The possibility of total commitment that arises from this exaltation of the will sweeps aside the boundaries implied by objective reality, and with them the limits upon human will that arise in good conscience as we deal with individuals whose existence demands respect for those boundaries. The commitment to reach for unbounded perfection informed by merely human will plunged the German people into a vast sea of evil, stained red with the blood of the victim millions they sacrificed on the altar of self-worship. But despite their disregard for humanity in others, the Nazis acknowledged in themselves the truth of its subjective being, the indefinable something that elevates humanity above the flotsam and jetsam of the materialistic universe.
To do evil the Nazis dehumanized others, whom they then sacrificed for the possibility of self-willed human perfection they idolized in themselves. The scientific materialists who now seek to supplant constitutional self-government in the United States act on an understanding that denies the relevance of man's subjective perception of existence. They pretend that science has demystified existing things, among which they include human beings. Where the Nazis exalted human will, these national socialists exalt human knowledge in its scientific form. Where the Nazis denied the boundaries on human will implied by objective reality, the contemporary national socialists deny the boundaries on human action implied by the subjective perception of meaning we derive from our experience of willing. The result: the new national socialists exempt no one from the dehumanizing paradigm of scientific understanding. In principle, therefore, they dehumanize not this or that group of human beings, but the whole of humanity.

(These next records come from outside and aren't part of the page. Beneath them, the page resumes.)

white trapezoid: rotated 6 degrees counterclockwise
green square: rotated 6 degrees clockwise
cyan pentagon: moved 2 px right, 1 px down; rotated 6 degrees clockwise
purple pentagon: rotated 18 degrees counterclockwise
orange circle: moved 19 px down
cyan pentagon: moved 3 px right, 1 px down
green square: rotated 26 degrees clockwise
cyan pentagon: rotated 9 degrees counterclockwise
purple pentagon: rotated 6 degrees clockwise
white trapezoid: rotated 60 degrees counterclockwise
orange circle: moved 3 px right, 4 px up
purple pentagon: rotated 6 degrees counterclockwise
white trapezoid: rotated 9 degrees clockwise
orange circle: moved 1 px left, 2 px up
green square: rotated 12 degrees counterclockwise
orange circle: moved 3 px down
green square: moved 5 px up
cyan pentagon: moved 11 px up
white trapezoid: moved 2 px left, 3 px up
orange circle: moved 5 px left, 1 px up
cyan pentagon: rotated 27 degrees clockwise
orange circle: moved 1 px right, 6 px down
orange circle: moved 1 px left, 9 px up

In some of my speeches over the years, I have made bold to predict that because we are discarding the moral principles that allow us to recognize and acknowledge the evil that we do, evils will be done in the twenty-first century that make the holocausts of the twentieth look like a dress rehearsal. As Americans consider the struggle now taking place, I hope a saving remnant will look beyond the details of the particular issues we debate, and reflect on the general import of the choices involved. For I believe that the American people could have a special role to play in the human journey. However, it is not a role determined by materialistic and impersonal accident, nor set up by the committed force of human will. The great principle of our beginning allots to us the task of acknowledging the true source and mainstay of both objective reality and the subjective meaning our will ascribes to it. That source is the being-in-itself whose goodwill determined and daily renews the possibility of both, the Creator God whose authority our Founders respected as the basis for human rights and justice. Their respect for God's will distinguishes them decisively from both the 'right wing' national socialists of old, and those of the left with whom we now contend. I believe it is imperative for true Americans to join together now to preserve the work that reflects their wisdom, uniting for God, for Liberty and the Constitution in order to preserve both conscience and humanity.